Available pre-trained models and their comparison with existing benchmarks:

Dataset Lang Model Metric Test Downloads
DSTC 2 (:ref:`modified <dstc2_dataset>`) En :config:`basic bot <go_bot/gobot_dstc2_minimal.json>` Turn Accuracy 0.380 10 Mb
:config:`bot with slot filler <go_bot/gobot_dstc2.json>` 0.542 400 Mb
:config:`bot with slot filler, intents & attention <go_bot/gobot_dstc2_best.json>` 0.553 8.5 Gb
DSTC 2 Bordes and Weston (2016) 0.411 --
Eric and Manning (2017) 0.480 --
Perez and Liu (2016) 0.487 --
Williams et al. (2017) 0.556 --

ODQA :doc:`[docs] </features/skills/odqa>`

An open domain question answering skill. The skill accepts free-form questions about the world and outputs an answer based on its Wikipedia knowledge.

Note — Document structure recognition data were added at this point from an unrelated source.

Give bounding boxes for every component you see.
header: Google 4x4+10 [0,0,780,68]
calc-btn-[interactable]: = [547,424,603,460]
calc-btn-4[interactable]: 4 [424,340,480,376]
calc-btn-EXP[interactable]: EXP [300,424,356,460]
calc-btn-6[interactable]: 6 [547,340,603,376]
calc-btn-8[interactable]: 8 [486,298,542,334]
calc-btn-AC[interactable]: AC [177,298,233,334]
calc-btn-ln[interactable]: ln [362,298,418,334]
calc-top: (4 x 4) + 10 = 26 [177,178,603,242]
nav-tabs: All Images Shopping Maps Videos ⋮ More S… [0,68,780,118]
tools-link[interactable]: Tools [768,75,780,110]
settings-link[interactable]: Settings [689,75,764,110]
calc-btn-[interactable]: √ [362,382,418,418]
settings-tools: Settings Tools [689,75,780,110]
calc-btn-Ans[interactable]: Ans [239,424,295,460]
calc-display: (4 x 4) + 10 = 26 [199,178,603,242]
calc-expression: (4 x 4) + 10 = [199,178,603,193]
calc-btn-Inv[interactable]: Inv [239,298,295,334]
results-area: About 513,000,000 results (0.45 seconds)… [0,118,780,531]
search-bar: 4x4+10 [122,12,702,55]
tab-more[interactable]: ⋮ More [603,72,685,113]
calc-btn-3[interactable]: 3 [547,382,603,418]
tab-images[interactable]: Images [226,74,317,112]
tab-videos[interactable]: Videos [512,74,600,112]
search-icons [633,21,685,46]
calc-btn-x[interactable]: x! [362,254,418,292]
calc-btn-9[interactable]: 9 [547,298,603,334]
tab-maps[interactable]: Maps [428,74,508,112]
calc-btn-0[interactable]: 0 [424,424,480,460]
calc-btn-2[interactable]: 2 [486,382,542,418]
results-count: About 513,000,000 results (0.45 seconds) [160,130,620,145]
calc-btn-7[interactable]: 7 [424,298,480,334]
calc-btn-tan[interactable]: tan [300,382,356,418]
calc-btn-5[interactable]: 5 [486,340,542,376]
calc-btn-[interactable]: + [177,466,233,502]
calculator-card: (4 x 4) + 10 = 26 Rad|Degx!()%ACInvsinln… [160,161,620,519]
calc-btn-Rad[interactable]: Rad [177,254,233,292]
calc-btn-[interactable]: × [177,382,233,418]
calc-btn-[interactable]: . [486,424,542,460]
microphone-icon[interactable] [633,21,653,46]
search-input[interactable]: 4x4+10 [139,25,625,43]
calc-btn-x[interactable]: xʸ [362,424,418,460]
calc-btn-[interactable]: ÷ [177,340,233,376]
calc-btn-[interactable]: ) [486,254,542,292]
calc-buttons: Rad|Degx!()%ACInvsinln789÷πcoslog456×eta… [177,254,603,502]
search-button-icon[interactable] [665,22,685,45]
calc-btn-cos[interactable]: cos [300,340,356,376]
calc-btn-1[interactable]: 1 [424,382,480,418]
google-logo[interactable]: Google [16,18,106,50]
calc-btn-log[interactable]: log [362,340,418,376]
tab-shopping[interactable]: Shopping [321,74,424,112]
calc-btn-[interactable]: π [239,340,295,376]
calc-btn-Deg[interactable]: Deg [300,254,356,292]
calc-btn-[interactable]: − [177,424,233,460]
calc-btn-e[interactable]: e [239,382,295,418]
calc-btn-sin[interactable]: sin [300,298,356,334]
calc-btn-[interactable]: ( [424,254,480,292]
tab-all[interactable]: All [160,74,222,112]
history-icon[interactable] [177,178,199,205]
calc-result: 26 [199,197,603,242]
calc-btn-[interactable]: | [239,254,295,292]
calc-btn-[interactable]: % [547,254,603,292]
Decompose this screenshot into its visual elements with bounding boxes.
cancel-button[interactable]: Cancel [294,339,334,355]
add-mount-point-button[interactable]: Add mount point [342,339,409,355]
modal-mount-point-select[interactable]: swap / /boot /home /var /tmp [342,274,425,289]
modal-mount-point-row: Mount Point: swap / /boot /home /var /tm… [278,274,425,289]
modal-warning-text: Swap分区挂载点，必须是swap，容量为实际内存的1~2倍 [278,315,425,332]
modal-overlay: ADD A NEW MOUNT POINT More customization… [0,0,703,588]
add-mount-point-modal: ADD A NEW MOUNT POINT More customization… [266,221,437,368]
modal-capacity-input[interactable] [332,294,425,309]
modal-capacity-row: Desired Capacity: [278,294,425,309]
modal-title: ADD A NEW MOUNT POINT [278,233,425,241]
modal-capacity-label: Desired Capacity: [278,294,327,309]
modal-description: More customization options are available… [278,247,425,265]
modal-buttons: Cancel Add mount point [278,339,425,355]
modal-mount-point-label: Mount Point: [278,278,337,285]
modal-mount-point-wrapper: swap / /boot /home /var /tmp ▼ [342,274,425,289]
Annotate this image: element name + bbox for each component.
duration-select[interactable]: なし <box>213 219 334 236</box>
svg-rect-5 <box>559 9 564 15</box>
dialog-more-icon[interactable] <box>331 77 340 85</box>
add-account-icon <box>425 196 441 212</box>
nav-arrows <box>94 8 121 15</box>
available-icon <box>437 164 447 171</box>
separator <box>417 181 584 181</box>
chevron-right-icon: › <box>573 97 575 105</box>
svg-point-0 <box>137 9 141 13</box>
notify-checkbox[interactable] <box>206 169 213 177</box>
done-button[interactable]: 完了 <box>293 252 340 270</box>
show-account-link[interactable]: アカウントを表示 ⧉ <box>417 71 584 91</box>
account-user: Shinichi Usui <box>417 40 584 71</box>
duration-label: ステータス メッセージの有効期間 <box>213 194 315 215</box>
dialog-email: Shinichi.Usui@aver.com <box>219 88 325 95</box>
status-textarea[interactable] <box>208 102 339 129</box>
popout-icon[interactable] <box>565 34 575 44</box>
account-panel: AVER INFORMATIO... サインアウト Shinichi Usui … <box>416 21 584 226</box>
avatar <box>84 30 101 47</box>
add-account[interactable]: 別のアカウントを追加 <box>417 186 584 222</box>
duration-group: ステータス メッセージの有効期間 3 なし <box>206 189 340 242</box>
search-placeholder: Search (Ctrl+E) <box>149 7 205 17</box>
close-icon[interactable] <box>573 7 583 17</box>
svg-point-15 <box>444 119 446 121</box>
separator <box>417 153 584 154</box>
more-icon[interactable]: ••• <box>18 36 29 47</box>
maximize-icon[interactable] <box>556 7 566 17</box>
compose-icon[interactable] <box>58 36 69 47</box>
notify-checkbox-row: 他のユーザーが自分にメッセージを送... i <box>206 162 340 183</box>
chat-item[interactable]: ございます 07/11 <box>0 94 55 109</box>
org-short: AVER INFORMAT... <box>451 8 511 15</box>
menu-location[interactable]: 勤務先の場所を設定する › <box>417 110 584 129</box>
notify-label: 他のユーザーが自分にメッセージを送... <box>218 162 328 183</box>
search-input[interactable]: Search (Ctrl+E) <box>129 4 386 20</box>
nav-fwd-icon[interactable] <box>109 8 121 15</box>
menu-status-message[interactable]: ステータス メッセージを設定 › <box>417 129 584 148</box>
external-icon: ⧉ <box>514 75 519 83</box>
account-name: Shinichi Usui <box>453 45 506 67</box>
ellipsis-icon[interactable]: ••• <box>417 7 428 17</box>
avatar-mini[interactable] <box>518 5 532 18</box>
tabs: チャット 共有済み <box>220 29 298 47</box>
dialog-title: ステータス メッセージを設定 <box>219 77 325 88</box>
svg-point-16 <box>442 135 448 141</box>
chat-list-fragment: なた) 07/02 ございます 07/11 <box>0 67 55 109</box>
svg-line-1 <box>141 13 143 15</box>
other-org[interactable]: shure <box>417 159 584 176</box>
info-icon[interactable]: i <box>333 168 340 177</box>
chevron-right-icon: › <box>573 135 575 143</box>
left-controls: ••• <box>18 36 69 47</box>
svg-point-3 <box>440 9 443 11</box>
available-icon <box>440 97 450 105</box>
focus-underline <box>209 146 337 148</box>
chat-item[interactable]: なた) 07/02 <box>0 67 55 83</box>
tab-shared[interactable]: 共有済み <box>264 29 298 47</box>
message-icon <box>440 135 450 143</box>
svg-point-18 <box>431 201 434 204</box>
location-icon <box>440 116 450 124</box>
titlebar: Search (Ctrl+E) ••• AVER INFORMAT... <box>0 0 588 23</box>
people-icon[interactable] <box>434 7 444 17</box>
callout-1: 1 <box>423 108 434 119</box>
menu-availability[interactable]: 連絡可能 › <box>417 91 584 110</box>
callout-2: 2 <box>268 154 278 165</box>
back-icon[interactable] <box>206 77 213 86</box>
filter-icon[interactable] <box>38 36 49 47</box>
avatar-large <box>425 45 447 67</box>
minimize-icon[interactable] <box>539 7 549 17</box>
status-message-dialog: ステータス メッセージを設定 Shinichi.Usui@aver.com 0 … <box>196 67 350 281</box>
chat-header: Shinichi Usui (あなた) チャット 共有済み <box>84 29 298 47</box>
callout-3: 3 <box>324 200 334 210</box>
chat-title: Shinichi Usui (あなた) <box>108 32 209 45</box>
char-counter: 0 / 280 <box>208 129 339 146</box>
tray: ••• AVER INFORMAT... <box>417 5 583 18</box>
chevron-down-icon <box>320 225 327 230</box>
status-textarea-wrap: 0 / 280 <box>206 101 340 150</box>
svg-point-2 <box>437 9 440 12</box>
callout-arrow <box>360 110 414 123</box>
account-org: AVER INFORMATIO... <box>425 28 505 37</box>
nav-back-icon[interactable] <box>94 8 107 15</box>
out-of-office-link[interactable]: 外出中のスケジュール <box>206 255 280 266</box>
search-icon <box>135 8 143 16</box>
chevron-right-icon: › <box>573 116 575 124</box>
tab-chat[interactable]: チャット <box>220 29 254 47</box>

Dataset Model config Wiki dump F1 Downloads
SQuAD-v1.1 :config:`ODQA <odqa/en_odqa_infer_wiki.json>` enwiki (2018-02-11) 35.89 9.7Gb
SQuAD-v1.1 :config:`ODQA <odqa/en_odqa_infer_enwiki20161221.json>` enwiki (2016-12-21) 37.83 9.3Gb
SDSJ Task B :config:`ODQA <odqa/ru_odqa_infer_wiki.json>` ruwiki (2018-04-01) 28.56 7.7Gb
SDSJ Task B :config:`ODQA with RuBERT <odqa/ru_odqa_infer_wiki_rubert.json>` ruwiki (2018-04-01) 37.83 4.3Gb

AutoML

Hyperparameters optimization :doc:`[docs] </features/hypersearch>`

Hyperparameters optimization by cross-validation for DeepPavlov models that requires only some small changes in a config file.

Embeddings

Pre-trained embeddings :doc:`[docs] </features/pretrained_vectors>`

Word vectors for the Russian language trained on joint Russian Wikipedia and Lenta.ru corpora.

Examples of some models

  • Run goal-oriented bot with Telegram interface:

    python -m deeppavlov telegram gobot_dstc2 -d -t <TELEGRAM_TOKEN>
  • Run goal-oriented bot with console interface:

    python -m deeppavlov interact gobot_dstc2 -d
  • Run goal-oriented bot with REST API:

    python -m deeppavlov riseapi gobot_dstc2 -d
  • Run slot-filling model with Telegram interface:

    python -m deeppavlov telegram slotfill_dstc2 -d -t <TELEGRAM_TOKEN>
  • Run slot-filling model with console interface:

    python -m deeppavlov interact slotfill_dstc2 -d
  • Run slot-filling model with REST API:

    python -m deeppavlov riseapi slotfill_dstc2 -d
  • Predict intents on every line in a file:

    python -m deeppavlov predict intents_snips -d --batch-size 15 < /data/in.txt > /data/out.txt

View video demo of deployment of a goal-oriented bot and a slot-filling model with Telegram UI.